A loading phase—taking higher amounts for the first 5-7 days—is optional, but not necessary.
- With loading: Saturates muscle stores more quickly
- Without loading: Reaches the same levels over time with steady daily use
Most people see benefits with consistent, daily intake: no loading required.
Hydration and creatine
Creatine draws water into muscle cells as part of how it works, so it’s helpful to stay well hydrated.
- Drink water consistently throughout the day
- Pay attention to hydration around workouts
You don't need to overcompensate, though! Just maintain good, steady hydration as part of your routine.
Is creatine safe?
Creatine is one of the most extensively studied supplements available and is generally considered safe for healthy adults when used as directed. It’s generally advised to speak with your healthcare provider before starting supplementation.
Common creatine myths, explained
Creatine has been around for decades, but a few misconceptions still come up. A review published in the Journal of International Society of Sports Nutrition dispels a number of creatine myths.
It’s not a steroid. Creatine is a naturally occurring compound, not a hormone or performance-enhancing drug.

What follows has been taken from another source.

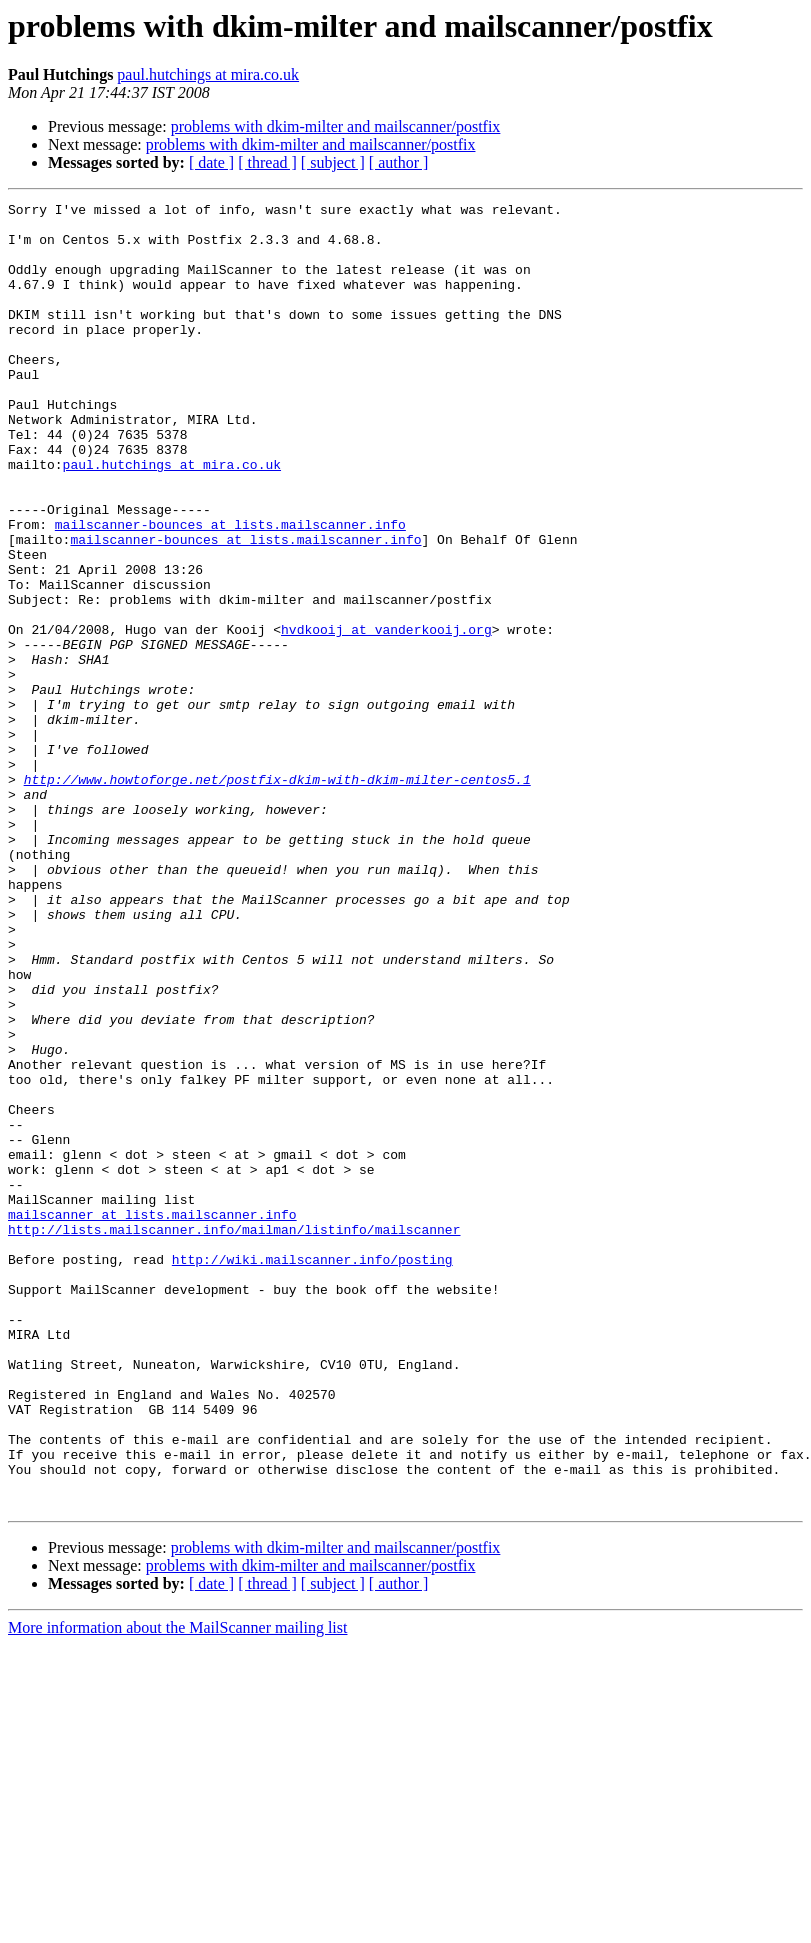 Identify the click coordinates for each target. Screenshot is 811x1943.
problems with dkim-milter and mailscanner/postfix (336, 126)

It doesn’t cause fat gain. Any early weight changes are typically due to water being drawn into muscle cells, not an increase in body fat.
It remains effective when mixed with liquid. Creatine monohydrate is stable enough to mix into water, smoothies, or other beverages as part of your routine. For best results, aim to consume right after mixing.
Creatine in your daily routine
You don’t need to overhaul your routine to make creatine work. In fact, it tends to fit best into something you’re already doing.
You might mix it into water after a workout, add it to a morning smoothie, or take it alongside other supplements you already trust.
It’s less about getting it “perfect,” and more about showing up for your body in small, consistent ways. Over time, those small, steady habits can help you feel stronger, more supported, and more in sync with your body.
Choosing a creatine that works with your body
As creatine becomes more widely used, formulations are evolving to support different needs. Some products focus solely on performance. Others take a more integrated approach, pairing creatine with nutrients that support recovery, muscle, and bone health together.
That’s the approach we took with our Creatine Complex Calcium + Magnesium formula. It was thoughtfully developed with women 40+ in mind, bringing together 5 grams of excellent quality creatine monohydrate with plant-based calcium† to support bone health and well-absorbed magnesium glycinate to support muscle recovery.*
It also includes a Botanical Recovery Blend with organic tart cherry and fermented beet root, all in an easy-to-mix, raspberry lemonade–flavored powder designed to fit naturally into your daily routine.
Strength is really about continuing to feel capable in your body, like how you move, recover, and show up day to day. A dedicated creatine-mineral formula can help you do just that.
The bottom line on creatine supplements
Creatine is one of the most well-understood and widely used supplements available today. At its core, it works with your body's natural energy systems to support strength, movement, and resilience over time.
By supporting how your body produces energy, creatine can help you:
- Train with more consistency
- Build lean muscle and whole-body strength
- Feel more supported in movement and recovery
Creatine works best when it is part of your total wellness routine. That might include strength training that challenges your body in the right ways, nourishment that helps you recover, and daily habits that feel realistic and sustainable. It’s about putting the right pieces in place so your body feels supported from multiple angles. Let creatine be part of your New way forward!